Wendel conta como foi esse período ausente dos treinos e como vê a disputa por um vaga no meio de campo. “Ficar de fora é sempre ruim. Essa é a lesão mais longa que tive. Foram seis semanas não podendo ajudar o clube, os companheiros, porque infelizmente tem que cicatrizar. Não pode fazer nada até o osso estar consolidado. Eu evito de vir aos jogos porque me estresso mais do que se estivesse dentro de campo. Mas quando posso ajudar eu procuro dar meu pitaco. Converso com o Ravanelli, com o Matheus Jesus e tento direcionar os companheiros para o melhor caminho. Vejo a disputa no meio de campo como correta, honesta, que é o mais importante e digo que os demais volantes não são meus adversários, mas sim meus concorrentes de posição. Quando o jogador começa a entender isso, eu acho que ele dá um grande passo para ajudar os demais companheiros”, avalia o volante, que destaca o desempenho da equipe.

 

“A equipe tem apenas uma derrota no ano em dez jogos.
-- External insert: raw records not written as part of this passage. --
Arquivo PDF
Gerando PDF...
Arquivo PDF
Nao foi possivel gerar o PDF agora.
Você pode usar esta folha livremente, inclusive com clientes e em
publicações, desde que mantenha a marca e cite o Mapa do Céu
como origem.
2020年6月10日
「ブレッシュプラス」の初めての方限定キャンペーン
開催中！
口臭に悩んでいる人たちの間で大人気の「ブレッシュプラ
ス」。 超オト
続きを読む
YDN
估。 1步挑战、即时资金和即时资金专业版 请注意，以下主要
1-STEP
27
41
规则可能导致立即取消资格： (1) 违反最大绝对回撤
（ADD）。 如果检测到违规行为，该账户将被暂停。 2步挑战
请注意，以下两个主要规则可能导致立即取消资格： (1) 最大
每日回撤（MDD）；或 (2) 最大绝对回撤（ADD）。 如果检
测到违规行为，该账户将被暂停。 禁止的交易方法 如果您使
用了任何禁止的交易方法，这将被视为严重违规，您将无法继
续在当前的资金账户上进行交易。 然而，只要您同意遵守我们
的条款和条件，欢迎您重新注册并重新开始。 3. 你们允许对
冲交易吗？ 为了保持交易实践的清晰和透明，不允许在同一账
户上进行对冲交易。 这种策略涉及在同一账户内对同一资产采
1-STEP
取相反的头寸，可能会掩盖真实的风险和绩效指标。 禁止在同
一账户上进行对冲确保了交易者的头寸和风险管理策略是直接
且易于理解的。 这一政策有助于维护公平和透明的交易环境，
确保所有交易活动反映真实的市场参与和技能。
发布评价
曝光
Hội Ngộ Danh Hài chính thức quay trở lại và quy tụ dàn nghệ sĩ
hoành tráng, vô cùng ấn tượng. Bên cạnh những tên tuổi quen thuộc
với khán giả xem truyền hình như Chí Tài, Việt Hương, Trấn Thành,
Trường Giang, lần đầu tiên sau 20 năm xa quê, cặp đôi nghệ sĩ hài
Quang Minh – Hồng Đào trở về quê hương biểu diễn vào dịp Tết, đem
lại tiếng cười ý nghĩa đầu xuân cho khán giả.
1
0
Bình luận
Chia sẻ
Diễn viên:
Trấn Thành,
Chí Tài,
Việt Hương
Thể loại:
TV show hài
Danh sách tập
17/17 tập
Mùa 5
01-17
É algo de se exaltar. Eu falo também que o cada treinador delimitam cinco jogos para os atletas e nos últimos 15 temos uma derrota. Pego quatro do ano passado, acrescento o amistoso contra o Palmeiras, pois foi um jogo com televisão, dez mil torcedores e vestindo a camisa da Ponte. Estamos no caminho certo. Temos que continuar dessa forma e classificar, para quem sabe dar uma alegria para essa torcida, que merece”, ressalta o jogador.

 

O atleta também analisa a pontuação da equipe e a situação do Grupo D, que tem a Macaca na liderança. “Temos mais quatro jogos e acredito que com seis ou sete pontos, conseguiremos nos classificar. É um grupo difícil, e digo que se estivéssemos em outra chave já estaríamos na fase seguinte. Isso mostra que estamos no caminho certo, é bom frisar isso, é um dos grupos mais difíceis e com a pontuação que temos até hoje temos que destacar. Espero que a torcida nos apóie diante do Novorizontino e que consigamos mais três pontos rumo à classificação”, enfatiza.

 

Wendel finaliza ao fazer uma avaliação de jovens atletas do atual grupo dos profissionais. “Eu falo sempre para o Matheus Jesus que se eu tivesse a qualidade e a força que ele tem com 19 anos eu teria ido muito mais longe na minha carreira. Sou grato por tudo o que eu conquistei. Mas disse para ele que se ele colocar isso na cabeça com a qualidade que ele tem, vai voar muito longe e muito alto. A Ponte precisa também do Ravanelli com a bola e sem a bola. Se ele manter o nível da partida que fez contra o Corinthians é Ravanelli e mais 10. Eles estão no caminho certo, estão amadurecendo. A Ponte tem tudo para fazer caixa com eles e dar alegria para a torcida. O Emerson é o mais novo de todos e não sente o peso e a responsabilidade das partidas. É uma galera bacana que vai nos ajudar muito ainda”, completa.